# TASK INPUT:
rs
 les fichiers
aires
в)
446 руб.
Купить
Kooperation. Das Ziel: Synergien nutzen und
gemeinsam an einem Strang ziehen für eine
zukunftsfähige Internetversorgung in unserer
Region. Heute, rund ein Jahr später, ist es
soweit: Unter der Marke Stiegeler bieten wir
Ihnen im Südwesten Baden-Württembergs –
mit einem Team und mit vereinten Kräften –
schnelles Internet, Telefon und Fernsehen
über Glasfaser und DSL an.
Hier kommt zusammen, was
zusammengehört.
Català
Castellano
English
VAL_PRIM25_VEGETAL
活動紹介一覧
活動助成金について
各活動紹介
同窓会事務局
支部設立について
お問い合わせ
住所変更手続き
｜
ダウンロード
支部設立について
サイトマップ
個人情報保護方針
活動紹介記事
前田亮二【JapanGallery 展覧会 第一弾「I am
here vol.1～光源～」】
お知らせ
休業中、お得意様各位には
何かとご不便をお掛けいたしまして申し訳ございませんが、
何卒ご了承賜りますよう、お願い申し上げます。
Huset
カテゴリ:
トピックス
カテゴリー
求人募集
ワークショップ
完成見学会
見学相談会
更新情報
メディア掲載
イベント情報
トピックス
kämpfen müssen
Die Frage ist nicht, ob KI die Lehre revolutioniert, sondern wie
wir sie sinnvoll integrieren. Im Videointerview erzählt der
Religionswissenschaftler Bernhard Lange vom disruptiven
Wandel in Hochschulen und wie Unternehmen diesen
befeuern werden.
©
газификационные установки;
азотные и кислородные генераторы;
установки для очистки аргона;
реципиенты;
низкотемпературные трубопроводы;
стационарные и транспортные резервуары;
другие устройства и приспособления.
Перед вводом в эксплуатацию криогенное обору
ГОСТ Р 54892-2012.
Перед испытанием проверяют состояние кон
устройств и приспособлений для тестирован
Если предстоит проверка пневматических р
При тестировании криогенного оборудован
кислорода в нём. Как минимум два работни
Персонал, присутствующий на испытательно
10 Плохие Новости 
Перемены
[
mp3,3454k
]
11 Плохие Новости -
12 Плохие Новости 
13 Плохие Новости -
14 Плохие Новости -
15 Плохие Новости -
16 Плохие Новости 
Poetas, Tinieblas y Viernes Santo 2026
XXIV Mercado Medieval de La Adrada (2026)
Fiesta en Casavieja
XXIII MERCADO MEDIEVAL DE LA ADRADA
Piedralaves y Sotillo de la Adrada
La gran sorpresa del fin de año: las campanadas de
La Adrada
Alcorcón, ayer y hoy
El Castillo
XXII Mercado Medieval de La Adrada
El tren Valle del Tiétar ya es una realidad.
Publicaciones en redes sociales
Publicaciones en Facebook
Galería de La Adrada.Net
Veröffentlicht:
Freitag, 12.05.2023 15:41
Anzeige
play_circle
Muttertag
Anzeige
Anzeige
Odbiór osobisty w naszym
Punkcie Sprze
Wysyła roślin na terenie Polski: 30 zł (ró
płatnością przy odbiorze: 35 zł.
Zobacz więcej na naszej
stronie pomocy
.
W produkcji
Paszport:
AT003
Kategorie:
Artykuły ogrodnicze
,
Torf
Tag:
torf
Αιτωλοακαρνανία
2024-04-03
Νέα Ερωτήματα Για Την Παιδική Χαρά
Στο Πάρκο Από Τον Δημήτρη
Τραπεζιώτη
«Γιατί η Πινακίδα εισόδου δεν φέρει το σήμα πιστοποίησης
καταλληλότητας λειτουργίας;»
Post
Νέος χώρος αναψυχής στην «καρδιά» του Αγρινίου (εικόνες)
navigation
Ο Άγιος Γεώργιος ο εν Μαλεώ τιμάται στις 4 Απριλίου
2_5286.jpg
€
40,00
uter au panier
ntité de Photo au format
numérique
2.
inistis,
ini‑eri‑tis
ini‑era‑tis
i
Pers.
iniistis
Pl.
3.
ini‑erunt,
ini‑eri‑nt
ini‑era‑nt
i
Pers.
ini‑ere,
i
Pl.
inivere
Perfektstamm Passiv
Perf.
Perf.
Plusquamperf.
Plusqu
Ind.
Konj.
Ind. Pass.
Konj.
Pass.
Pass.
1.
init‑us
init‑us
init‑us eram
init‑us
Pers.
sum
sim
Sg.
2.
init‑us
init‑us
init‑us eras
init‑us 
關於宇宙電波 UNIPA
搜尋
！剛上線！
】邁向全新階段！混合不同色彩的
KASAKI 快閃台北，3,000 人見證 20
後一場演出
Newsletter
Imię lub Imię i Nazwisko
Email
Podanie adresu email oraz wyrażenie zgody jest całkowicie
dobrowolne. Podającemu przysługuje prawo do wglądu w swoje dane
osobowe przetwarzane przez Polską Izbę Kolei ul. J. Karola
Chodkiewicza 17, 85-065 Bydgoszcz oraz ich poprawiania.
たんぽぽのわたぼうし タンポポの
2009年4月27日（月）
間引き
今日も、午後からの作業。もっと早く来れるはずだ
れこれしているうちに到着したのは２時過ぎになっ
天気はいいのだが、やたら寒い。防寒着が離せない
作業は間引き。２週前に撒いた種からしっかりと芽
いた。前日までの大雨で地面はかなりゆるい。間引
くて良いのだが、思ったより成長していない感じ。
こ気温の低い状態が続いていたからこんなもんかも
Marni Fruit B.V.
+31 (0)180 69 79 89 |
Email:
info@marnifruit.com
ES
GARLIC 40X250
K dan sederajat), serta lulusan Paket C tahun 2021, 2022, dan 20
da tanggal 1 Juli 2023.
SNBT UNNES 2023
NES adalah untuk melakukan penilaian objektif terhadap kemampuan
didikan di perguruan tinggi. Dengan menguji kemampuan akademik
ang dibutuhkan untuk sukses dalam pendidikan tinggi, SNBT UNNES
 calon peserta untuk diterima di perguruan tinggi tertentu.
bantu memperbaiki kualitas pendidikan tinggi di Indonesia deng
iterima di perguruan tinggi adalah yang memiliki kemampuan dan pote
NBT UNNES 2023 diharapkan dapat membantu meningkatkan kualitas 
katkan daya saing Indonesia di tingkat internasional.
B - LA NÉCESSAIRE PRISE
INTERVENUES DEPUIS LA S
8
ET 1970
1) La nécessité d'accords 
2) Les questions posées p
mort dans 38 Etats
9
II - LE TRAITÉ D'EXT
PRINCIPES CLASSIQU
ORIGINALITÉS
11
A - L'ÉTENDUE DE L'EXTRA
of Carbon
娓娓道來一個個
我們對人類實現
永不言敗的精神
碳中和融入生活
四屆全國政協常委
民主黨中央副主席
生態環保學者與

# WORK TASK:
How many lines in the listing above contain "Publicaciones"? Give only the number.

# SOLVED PROBLEM:
2